The aim of this study was to investigate the role of nitric oxide (NO) in rat hepatic ischemia-reperfusion (I/R) injury. Animals were divided into four groups: Group I, control; Group II, gadolinium chloride (GdCl3), a Kupffer cell depleting agent, pretreated; Group III, S-methylisothiourea (SMT), a potent inducible NO synthase (iNOS) inhibitor, pretreated; Group IV, pretreated with SMT, then treated with S-Nitroso-N-acetylpenicillamine (SNAP), a NO donor, after ischemia. Sprague-Dawley rats underwent left lateral and median lobe ischemia for 60 min and reperfusion for 120 min.
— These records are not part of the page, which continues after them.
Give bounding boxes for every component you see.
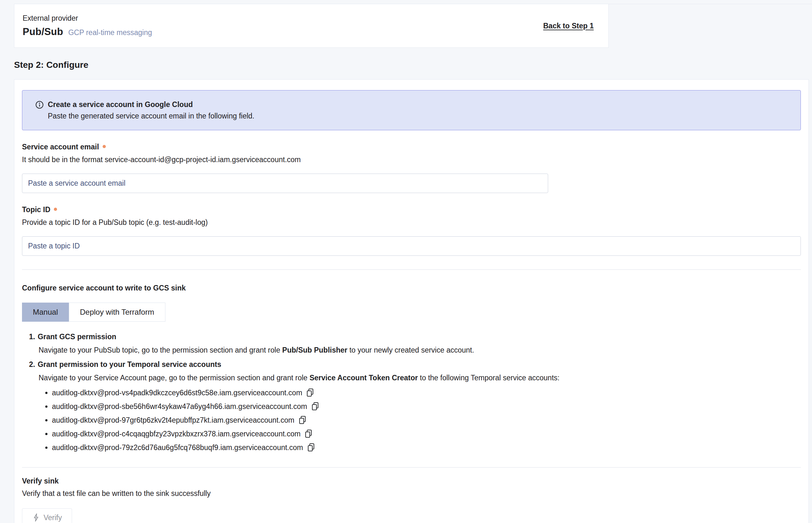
list-item: auditlog-dktxv@prod-vs4padk9dkczcey6d6st… xyxy=(52,387,801,399)
topic-id-helper: Provide a topic ID for a Pub/Sub topic (… xyxy=(22,218,801,227)
info-icon xyxy=(35,101,44,109)
copy-icon[interactable] xyxy=(304,429,313,438)
list-item: auditlog-dktxv@prod-sbe56h6wr4sykaw47a6y… xyxy=(52,400,801,413)
lightning-bolt-icon xyxy=(32,513,40,522)
manual-instructions: 1. Grant GCS permission Navigate to your… xyxy=(22,332,801,454)
copy-icon[interactable] xyxy=(311,402,320,411)
step-body-text: Navigate to your Service Account page, g… xyxy=(38,374,310,382)
copy-icon[interactable] xyxy=(306,388,315,397)
sink-config-tabs: Manual Deploy with Terraform xyxy=(22,303,801,322)
service-account-email-field: Service account email It should be in th… xyxy=(22,143,801,193)
temporal-service-account-list: auditlog-dktxv@prod-vs4padk9dkczcey6d6st… xyxy=(29,387,801,454)
service-account-email: auditlog-dktxv@prod-vs4padk9dkczcey6d6st… xyxy=(52,387,302,399)
service-account-email: auditlog-dktxv@prod-97gr6tp6zkv2t4epubff… xyxy=(52,414,295,426)
service-account-email: auditlog-dktxv@prod-sbe56h6wr4sykaw47a6y… xyxy=(52,400,307,413)
topic-id-field: Topic ID Provide a topic ID for a Pub/Su… xyxy=(22,205,801,256)
required-indicator xyxy=(54,208,57,211)
configure-card: Create a service account in Google Cloud… xyxy=(14,79,809,523)
step-body: Navigate to your Service Account page, g… xyxy=(29,374,801,382)
verify-sink-title: Verify sink xyxy=(22,477,801,485)
provider-description: GCP real-time messaging xyxy=(68,28,152,37)
section-divider xyxy=(22,467,801,468)
page: External provider Pub/Sub GCP real-time … xyxy=(0,0,812,523)
topic-id-input[interactable] xyxy=(22,236,801,256)
service-account-email: auditlog-dktxv@prod-79z2c6d76au6g5fcq768… xyxy=(52,441,303,454)
required-indicator xyxy=(103,145,106,148)
step-body-text: to the following Temporal service accoun… xyxy=(418,374,559,382)
step-title: Grant permission to your Temporal servic… xyxy=(38,360,221,369)
service-account-email: auditlog-dktxv@prod-c4cqaqgbfzy23vpzkbxz… xyxy=(52,428,301,440)
list-item: auditlog-dktxv@prod-79z2c6d76au6g5fcq768… xyxy=(52,441,801,454)
step-number: 1. xyxy=(29,332,35,341)
tab-manual[interactable]: Manual xyxy=(22,303,69,322)
list-item: auditlog-dktxv@prod-97gr6tp6zkv2t4epubff… xyxy=(52,414,801,426)
step-body: Navigate to your PubSub topic, go to the… xyxy=(29,346,801,355)
topic-id-label: Topic ID xyxy=(22,205,50,214)
instruction-step-1: 1. Grant GCS permission Navigate to your… xyxy=(29,332,801,355)
copy-icon[interactable] xyxy=(307,443,316,452)
step-title: Grant GCS permission xyxy=(38,332,116,341)
role-name: Pub/Sub Publisher xyxy=(282,346,347,354)
service-account-email-label: Service account email xyxy=(22,143,99,151)
info-banner: Create a service account in Google Cloud… xyxy=(22,90,801,130)
tab-deploy-with-terraform[interactable]: Deploy with Terraform xyxy=(69,303,165,322)
verify-button-label: Verify xyxy=(44,513,62,522)
external-provider-label: External provider xyxy=(23,14,152,23)
provider-name: Pub/Sub xyxy=(23,26,63,38)
copy-icon[interactable] xyxy=(298,415,307,425)
service-account-email-helper: It should be in the format service-accou… xyxy=(22,156,801,164)
provider-info: External provider Pub/Sub GCP real-time … xyxy=(23,14,152,38)
back-to-step-1-link[interactable]: Back to Step 1 xyxy=(543,22,594,30)
instruction-step-2: 2. Grant permission to your Temporal ser… xyxy=(29,360,801,454)
section-divider xyxy=(22,269,801,270)
step-body-text: to your newly created service account. xyxy=(347,346,474,354)
verify-sink-description: Verify that a test file can be written t… xyxy=(22,489,801,498)
list-item: auditlog-dktxv@prod-c4cqaqgbfzy23vpzkbxz… xyxy=(52,428,801,440)
configure-section-title: Configure service account to write to GC… xyxy=(22,284,801,292)
step-number: 2. xyxy=(29,360,35,369)
page-title: Step 2: Configure xyxy=(14,60,812,70)
service-account-email-input[interactable] xyxy=(22,174,548,193)
banner-body: Paste the generated service account emai… xyxy=(35,112,791,121)
verify-button[interactable]: Verify xyxy=(22,508,72,523)
step-body-text: Navigate to your PubSub topic, go to the… xyxy=(38,346,282,354)
provider-header-card: External provider Pub/Sub GCP real-time … xyxy=(14,4,609,48)
role-name: Service Account Token Creator xyxy=(310,374,418,382)
banner-title: Create a service account in Google Cloud xyxy=(48,100,193,109)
The left lateral and median lobes were used as ischemic lobes, and the right lateral lobe in the same rat was used as a control lobe. The total NOS (tNOS), iNOS, constitutive NOS (cNOS) activity, and liver protein were determined. The liver tissue malonaldehyde (MDA) level was measured as an index of lipid peroxidation. Liver histology was also examined. The liver tNOS activity in ischemic lobes of Group I, II, III, and IV was increased by 214%, 86%, 61%, and 45%, respectively. The increase in tNOS activity is mainly due to the induction of iNOS activity in the ischemic lobes of rat liver. GdCl3 significantly decreased the tNOS by 66% in the ischemic lobes. GdCl3 significantly increased MDA by 39% in the ischemic lobes. SMT significantly decreased tNOS and iNOS activity by 66% and 85% in ischemic lobes. SMT increased MDA by 67% in the ischemic lobes. SMT + SNAP treatment increased iNOS activity by 117% in the ischemic lobes in comparison with the ischemic lobes of the SMT group. SMT + SNAP treatment decreased MDA by 39% in the ischemic lobes. SMT + SNAP treatment also decreased the sinusoidal congestion and spotty necrosis of hepatocytes in the ischemic lobes. iNOS immunostaining showed an obvious increase in sinusodial area of the ischemic lobes where most Kupffer cells were interspersed. In conclusion, in this model of liver I/R injury, I/R increased the activity of tNOS and iNOS, but not the cNOS activity. Kupffer cells might be the major source of the induction of iNOS activity. The iNOS specific inhibitor SMT increased the lipid peroxidation and the tissue damage in hepatic I/R injury. On the contrary, the NO donor SNAP increased the activity of iNOS and decreased the hepatic injury in this study. Kupffer cells could protect liver from I/R injury by an iNOS-dependent mechanism, thus NO production has a beneficial role in hepatic IR injury.

Peroxynitrite is an important mediator in thermal injury-induced lung damage.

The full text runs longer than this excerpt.